IF you were a captain, responsible for a several millions dollar aircraft and for hundreds of lives, AND IF there was a teeny-tiny, extremely low probability that using a phone (or computer or other electronic device) could cause a disaster, including the possibility of a suicide act of sabotage, how would you implement in practice the Federal Rule you cited?

1) Kindly ask the passengers to have the devices switched off.

2) Seize each and every such device before boarding, and X-ray/scan each and every passengers to be 100% sure that they don't carry with them one (hidden).


#1 clearly, or perhaps switched off below 10K feet MSL.

Try #2 and you find yourself unemployed as a captain. Try it as an airline and you find yourself without passengers and shortly, without an airline.

Airlines and aviation authorities balance safety, cost, and convenience all the time. ETOPS is a good example of that balance evolving. ETOPS-240 would have been unthinkable at the start of the jet age.


This should not be a surpise. Most business types don't give a shit about anything but money. Community, social, environment, or any other negative externaliaities. They just don't care. They're after and bound to "feduciary" responsiblity. (Short term reward and ignoring long term consequences)

I realize that was a moral high horse: I'm curious about how you can reward people for positive long term growth.


It turns out that people in general buy airline tickets based almost exclusively on price. Airlines are actually showing very long term thinking given that they have very high capital costs and need to make those investments pay off in the very long run. People are rewarded in the long term with profit because they have built a business that their customers want to patronize.

Even as a very technically savvy person I am not sure I would stop flying an airline because of this. While I agree these are awful practices would I be willing to do an extra hop with an airline that had better security? Nope. So while I sympathize with the article if Emirates was my main airline I would probably still fly them. It turns out many companies suck at securing their customers data. If that is important to their customers they will be reward/punished accordingly.

Ironically this is one of the reasons I prefer to buy things online through Amazon and why I think they have 50% market share. They are a trusted counterparty to my transactions and I would rather buy something through them than a small companies website.


> It turns out that people in general buy airline tickets based almost exclusively on price

> They are a trusted counterparty

This is interesting, and I agree. But while I'm a big fan of quality and think there's many cases where not buying the cheapest is a good more in general, I find it hard to justify with airlines.

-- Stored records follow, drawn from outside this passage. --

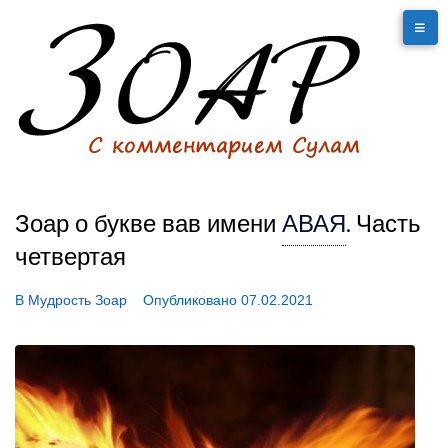
Зоар о букве вав имени
АВАЯ
.
Часть
четвертая
В
Мудрость Зоар
Опубликовано
07.02.2021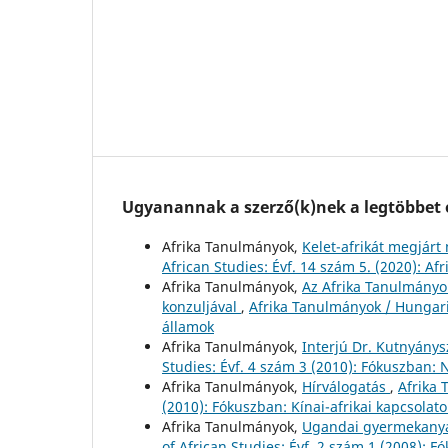
Ugyanannak a szerző(k)nek a legtöbbet o
Afrika Tanulmányok,
Kelet-afrikát megjárt
African Studies: Évf. 14 szám 5. (2020): A
Afrika Tanulmányok,
Az Afrika Tanulmányok 
konzuljával
,
Afrika Tanulmányok / Hungaria
államok
Afrika Tanulmányok,
Interjú Dr. Kutnyánys
Studies: Évf. 4 szám 3 (2010): Fókuszban: 
Afrika Tanulmányok,
Hírválogatás
,
Afrika 
(2010): Fókuszban: Kínai-afrikai kapcsolato
Afrika Tanulmányok,
Ugandai gyermekanyá
of African Studies: Évf. 2 szám 1 (2008): F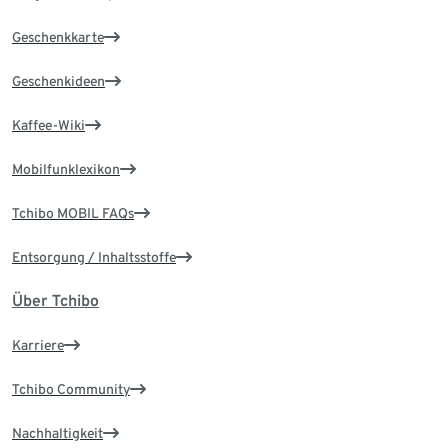
Geschenkkarte
Geschenkideen
Kaffee-Wiki
Mobilfunklexikon
Tchibo MOBIL FAQs
Entsorgung / Inhaltsstoffe
Über Tchibo
Karriere
Tchibo Community
Nachhaltigkeit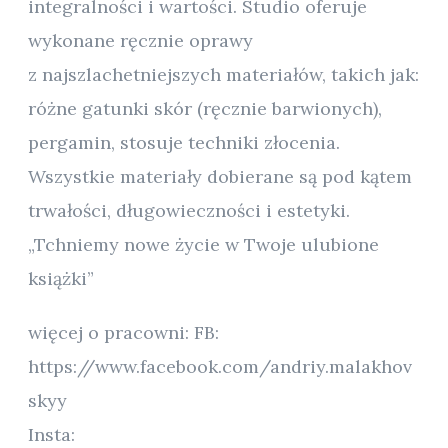
integralności i wartości. Studio oferuje
wykonane ręcznie oprawy
z najszlachetniejszych materiałów, takich jak:
różne gatunki skór (ręcznie barwionych),
pergamin, stosuje techniki złocenia.
Wszystkie materiały dobierane są pod kątem
trwałości, długowieczności i estetyki.
„Tchniemy nowe życie w Twoje ulubione
książki”
więcej o pracowni: FB:
https://www.facebook.com/andriy.malakhov
skyy
Insta:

The quality varies wildly now, and reward programs are getting more and more meaningless - often they're even pointless because you simply can't fly to that airport with a carrier in your airline alliance, or they offer a way more inconvenient flight.

Sometimes, business class is only marginally better than economy (same seats, more legroom), but you couldn't tell from the cost. There are only very few airlines where business class is consistent. Why do I need to know what type of plane it is to know what business class seating is going to look like? The difference between business and first class is similarly vague. Sometimes it's worlds apart, others it's a slightly larger screen.

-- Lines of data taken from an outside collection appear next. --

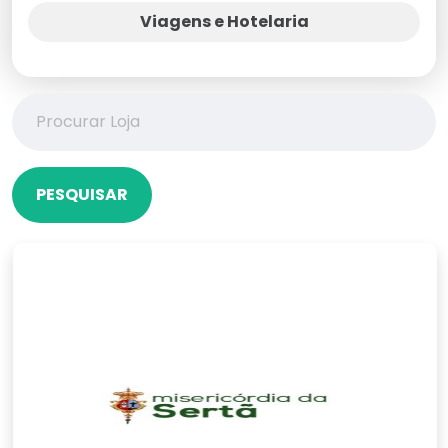
Viagens e Hotelaria
PESQUISAR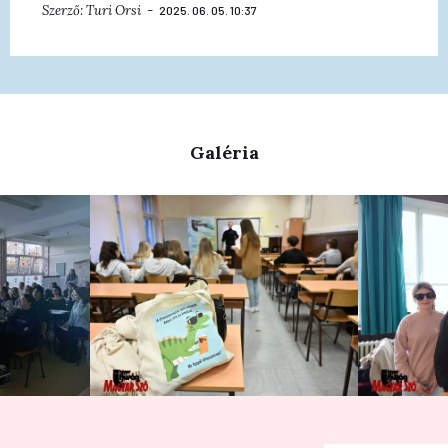
Szerző:
Turi Orsi
2025. 06. 05. 10:37
Galéria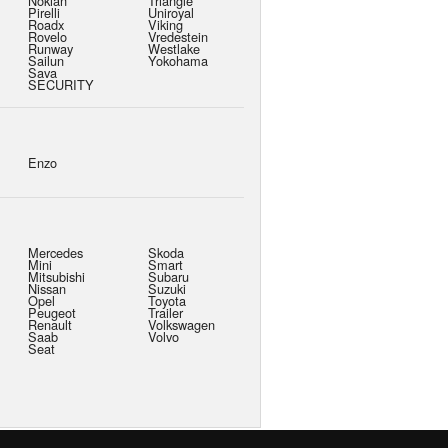
Nokian
Triangle
Pirelli
Uniroyal
Roadx
Viking
Rovelo
Vredestein
Runway
Westlake
Sailun
Yokohama
Sava
SECURITY
Enzo
Mercedes
Skoda
Mini
Smart
Mitsubishi
Subaru
Nissan
Suzuki
Opel
Toyota
Peugeot
Trailer
Renault
Volkswagen
Saab
Volvo
Seat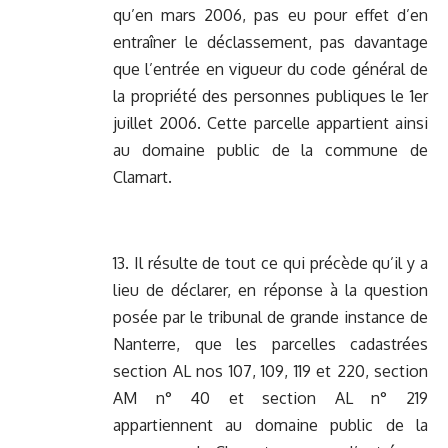
qu’en mars 2006, pas eu pour effet d’en
entraîner le déclassement, pas davantage
que l’entrée en vigueur du code général de
la propriété des personnes publiques le 1er
juillet 2006. Cette parcelle appartient ainsi
au domaine public de la commune de
Clamart.
13. Il résulte de tout ce qui précède qu’il y a
lieu de déclarer, en réponse à la question
posée par le tribunal de grande instance de
Nanterre, que les parcelles cadastrées
section AL nos 107, 109, 119 et 220, section
AM n° 40 et section AL n° 219
appartiennent au domaine public de la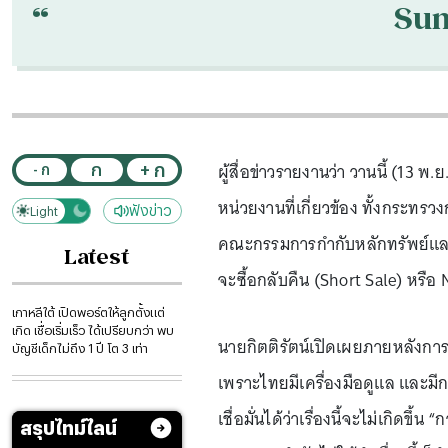
“
Su
ผู้สื่อข่าวรายงานว่า วานนี้ (13 
+ ก
ก
- ก
หน่วยงานที่เกี่ยวข้อง ทั้งกระท
ฟังข่าว
Light
Dark
คณะกรรมการกำกับหลักทรัพย์และต
Latest
จะซื้อกลับคืน (Short Sale) หรือ 
เกาหลีใต้ เปิดพอร์ตให้ลูกตั้งแต่
เกิด เชื่อเริ่มเร็ว ได้เปรียบกว่า พบ
นายกิตติรัตน์เปิดเผยภายหลังการห
บัญชีเด็กไม่ถึง 1 ปี โต 3 เท่า
เพราะไทยมีเครื่องมือดูแล และมี
เชื่อมั่นได้ว่าเรื่องนี้จะไม่เกิดข
สรุปไทม์ไลน์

So why take the chance for airlines that aren't Singapore/Thai/ANA (to name my favourites)? Just buy the cheapest flight, brave it, and take some unpaid vacation and maybe a massage with the money you saved to make up for the horrible experience.

The only constant is flying sucks, and will suck a lot more if you can't avoid the USA. (Although the major US airports are such a shitshow that paying more to arrive/depart at a smaller airport could be worth it time-wise.)


Fiduciary responsibility does not necessitate a short term thought process. If you can show that the long term negative consequences outweigh the short term positive ones, the people you're complaining about will listen. The problem is that you can't tie these things to a negative financial impact. Boards of Directors frankly don't give a shit about your moral high horse, nor is that their job. Get off it and prove to them that your positive long term growth strategy will result in high overall profitability and they'll listen.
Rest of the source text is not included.